### ACTIVITY:
Please work out how many lines below contain the word "Nike", and reply with only that number.

### SOURCE MATERIAL:

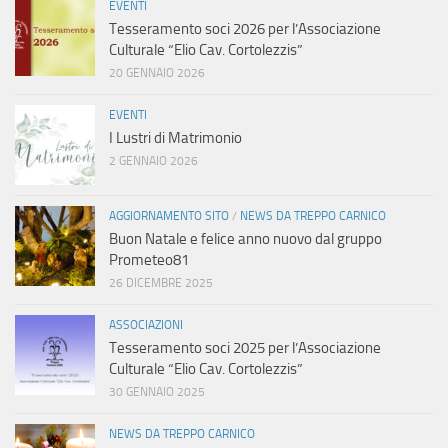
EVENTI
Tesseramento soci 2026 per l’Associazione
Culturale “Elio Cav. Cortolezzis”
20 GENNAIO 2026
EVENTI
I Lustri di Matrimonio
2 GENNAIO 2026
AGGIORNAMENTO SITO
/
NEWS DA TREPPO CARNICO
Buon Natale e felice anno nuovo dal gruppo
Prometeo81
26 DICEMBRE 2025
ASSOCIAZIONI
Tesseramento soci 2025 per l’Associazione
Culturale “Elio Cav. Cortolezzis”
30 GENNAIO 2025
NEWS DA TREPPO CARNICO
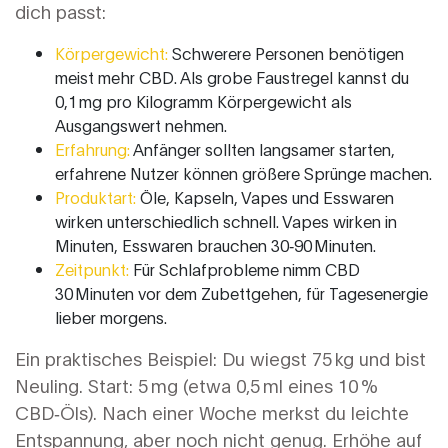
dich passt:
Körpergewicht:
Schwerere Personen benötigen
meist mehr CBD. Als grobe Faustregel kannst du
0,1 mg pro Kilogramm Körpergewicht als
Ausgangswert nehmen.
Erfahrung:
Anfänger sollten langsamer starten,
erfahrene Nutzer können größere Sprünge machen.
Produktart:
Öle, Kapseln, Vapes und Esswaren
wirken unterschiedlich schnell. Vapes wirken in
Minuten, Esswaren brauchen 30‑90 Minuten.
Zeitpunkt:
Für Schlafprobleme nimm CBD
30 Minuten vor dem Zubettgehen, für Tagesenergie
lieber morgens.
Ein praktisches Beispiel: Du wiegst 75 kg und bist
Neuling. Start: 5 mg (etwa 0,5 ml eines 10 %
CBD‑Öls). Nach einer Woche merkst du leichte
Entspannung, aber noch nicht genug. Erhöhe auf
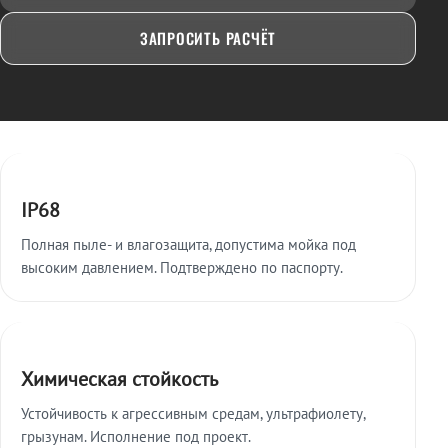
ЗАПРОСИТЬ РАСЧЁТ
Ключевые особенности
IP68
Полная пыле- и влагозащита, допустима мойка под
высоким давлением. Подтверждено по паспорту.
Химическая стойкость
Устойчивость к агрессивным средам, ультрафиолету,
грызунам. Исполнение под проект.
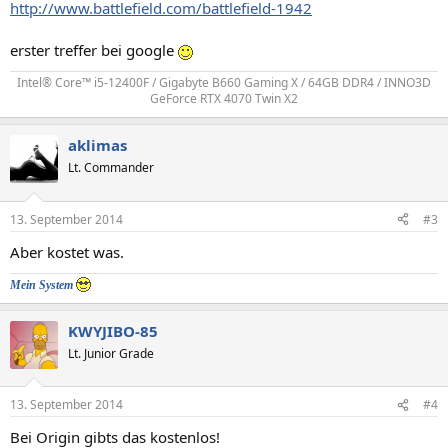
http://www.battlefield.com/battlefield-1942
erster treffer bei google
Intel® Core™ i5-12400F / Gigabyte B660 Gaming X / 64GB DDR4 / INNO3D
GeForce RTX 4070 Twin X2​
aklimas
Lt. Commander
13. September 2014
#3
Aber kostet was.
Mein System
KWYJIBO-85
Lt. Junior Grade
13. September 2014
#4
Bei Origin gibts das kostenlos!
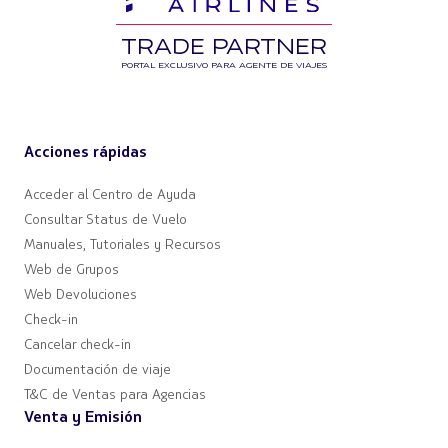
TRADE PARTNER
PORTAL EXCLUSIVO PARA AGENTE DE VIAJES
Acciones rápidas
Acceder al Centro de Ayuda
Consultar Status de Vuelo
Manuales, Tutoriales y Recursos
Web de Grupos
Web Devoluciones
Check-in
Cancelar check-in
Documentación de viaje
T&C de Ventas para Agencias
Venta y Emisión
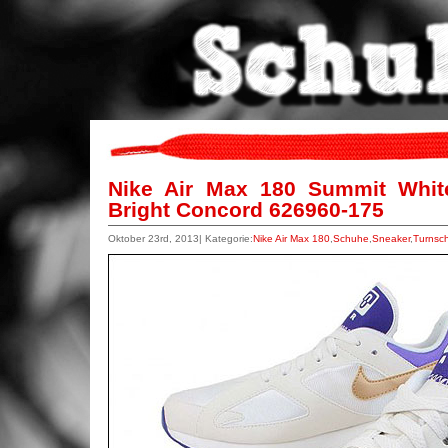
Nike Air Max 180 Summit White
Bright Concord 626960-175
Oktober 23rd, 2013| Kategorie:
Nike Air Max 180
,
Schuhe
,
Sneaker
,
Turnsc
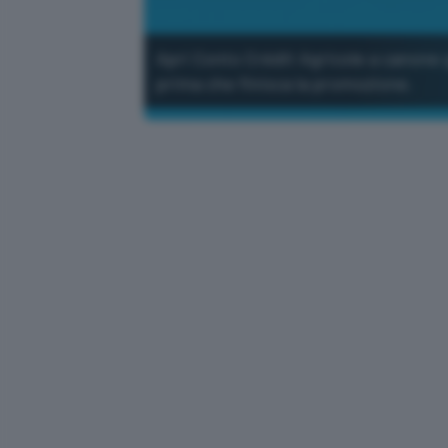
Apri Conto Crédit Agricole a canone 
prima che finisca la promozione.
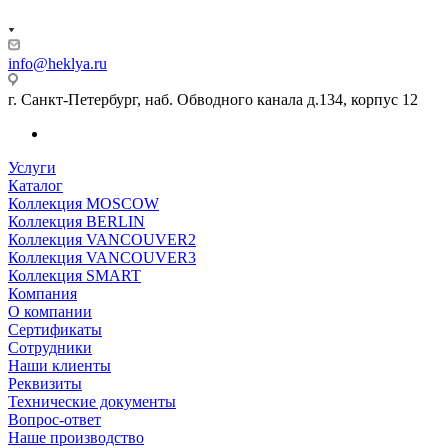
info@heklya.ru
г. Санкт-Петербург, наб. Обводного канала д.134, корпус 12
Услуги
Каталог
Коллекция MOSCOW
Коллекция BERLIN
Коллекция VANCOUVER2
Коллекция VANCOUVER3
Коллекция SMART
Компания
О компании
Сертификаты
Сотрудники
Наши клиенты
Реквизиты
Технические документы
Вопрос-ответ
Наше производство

### RESULT OF THIS TASK:
2